Inhibition Of Tirna-glygcc Ameliorates Neointimal Formation Via Cbx3-mediated Vascular Smooth Muscle Cells Phenotypic Switching

Introduction: Vascular smooth muscle cells (VSMCs) are the main component of blood vessels and synthetic VSMCs play an essential role in vascular diseases. tRNA-derived fragments (tRFs) are a new class of non-coding RNAs involved in a variety of pathological processes, but their biological functions and mechanisms in VSMCs phenotype transition and vascular intimal hyperplasia are unclear.

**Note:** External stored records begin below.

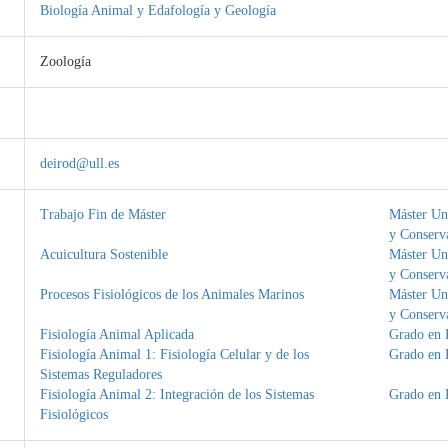
Biología Animal y Edafología y Geología
Zoología
deirod@ull.es
Trabajo Fin de Máster
Máster Uni
y Conserv
Acuicultura Sostenible
Máster Uni
y Conserv
Procesos Fisiológicos de los Animales Marinos
Máster Uni
y Conserv
Fisiología Animal Aplicada
Grado en 
Fisiología Animal 1: Fisiología Celular y de los
Grado en 
Sistemas Reguladores
Fisiología Animal 2: Integración de los Sistemas
Grado en 
Fisiológicos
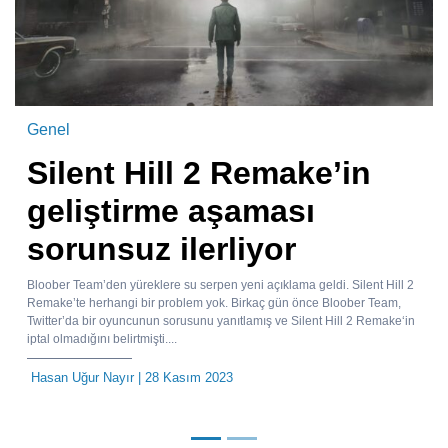
Genel
Silent Hill 2 Remake’in
geliştirme aşaması
sorunsuz ilerliyor
Bloober Team’den yüreklere su serpen yeni açıklama geldi. Silent Hill 2
Remake’te herhangi bir problem yok. Birkaç gün önce Bloober Team,
Twitter’da bir oyuncunun sorusunu yanıtlamış ve Silent Hill 2 Remake‘in
iptal olmadığını belirtmişti....
Hasan Uğur Nayır
| 28 Kasım 2023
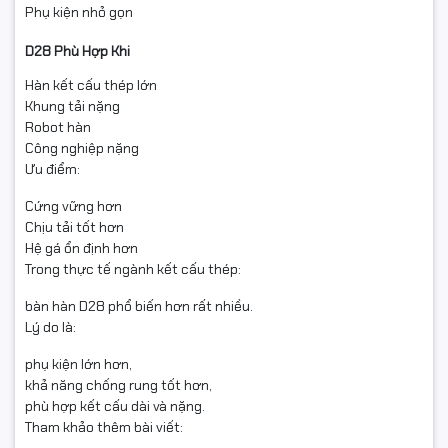
Phụ kiện nhỏ gọn
D28 Phù Hợp Khi
Hàn kết cấu thép lớn
Khung tải nặng
Robot hàn
Công nghiệp nặng
Ưu điểm:
Cứng vững hơn
Chịu tải tốt hơn
Hệ gá ổn định hơn
Trong thực tế ngành kết cấu thép:
bàn hàn D28 phổ biến hơn rất nhiều.
Lý do là:
phụ kiện lớn hơn,
khả năng chống rung tốt hơn,
phù hợp kết cấu dài và nặng.
Tham khảo thêm bài viết:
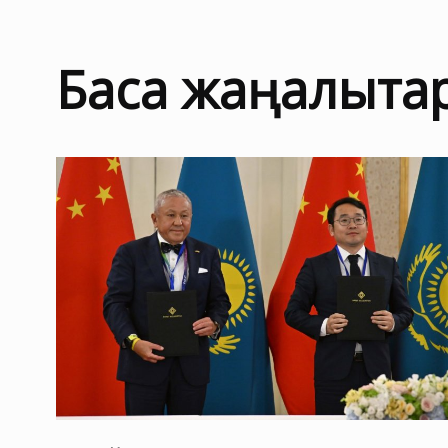
Басқа жаңалықта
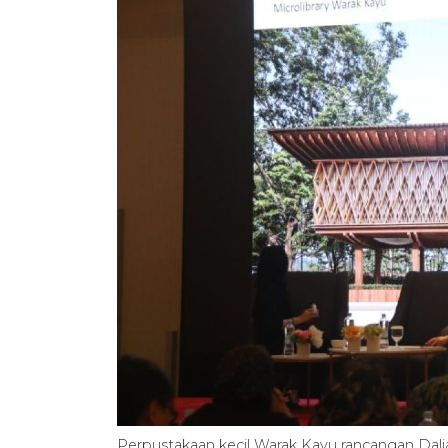
Perpustakaan kecil Warak Kayu rancangan Dali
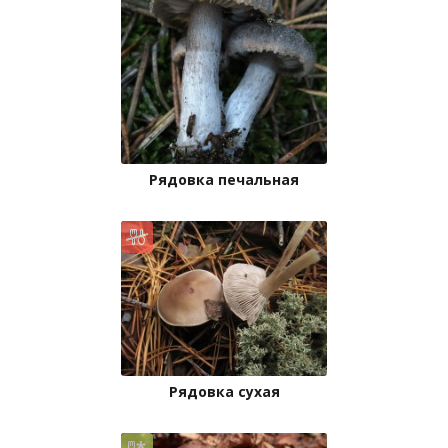
Рядовка печальная
Рядовка сухая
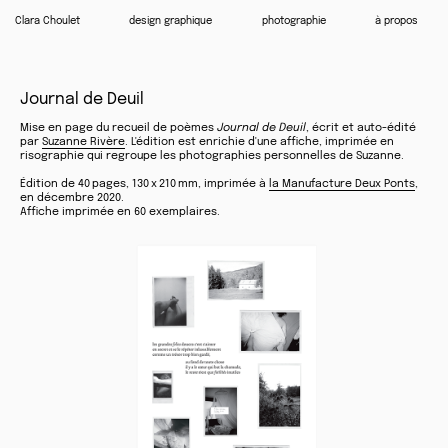
Clara Choulet
design graphique
photographie
à propos
Journal de Deuil
Mise en page du recueil de poèmes
Journal de Deuil
, écrit et auto-édité
par
Suzanne Rivère
. L'édition est enrichie d'une affiche, imprimée en
risographie qui regroupe les photographies personnelles de Suzanne.
Édition de 40 pages, 130 x 210 mm, imprimée à
la Manufacture Deux Ponts
,
en décembre 2020.
Affiche imprimée en 60 exemplaires.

Hypothesis: We assessed the hypothesis that tRFs play important role in VSMCs phenotype transition, regulation of tRFs could ameliorates neointimal formation. Methods: Differential expression profiles of tRFs from different phenotype of VSMCs was acquired using small-RNA sequence. The expression of tiRNA-Gly-GCC was confirmed in VSMCs, vascular tissues and plasma from healthy and atherosclerosis using quantitative real-time PCR and RNA fluorescence in situ hybridization. Gain-and loss- of function were performed using mimics and inhibitors to investigate the role of tiRNA-Gly-GCC in VSMCs phenotypic transition and neointimal formation after vascular injury. Dual-luciferase reporter gene and rescue experiments were performed to demonstrate the relationship between tiRNA-Gly-GCC and CBX3. Results: tiRNA-Gly-GCC is upregulated in synthetic VSMCs, atherosclerotic arteries, plasma and the balloon injured carotid artery of rats. Functionally, the inhibition of tiRNA-Gly-GCC represses VSMCs proliferation, migration, and reversed dedifferentiation, whereas the overexpression of tiRNA-Gly- GCC have contrary effects. Mechanistically, tiRNA-Gly-GCC performs these functions on VSMCs via downregulating the expression of CBX3. Finally, the inhibition of tiRNA-Gly-GCC could ameliorate neointimal formation after vascular injury in vivo . Conclusions: In conclusion, tiRNA-Gly-GCC is a mediator of VSMCs phenotypic switching by targeting CBX3, inhibition of tiRNA-Gly-GCC suppresses neointimal formation.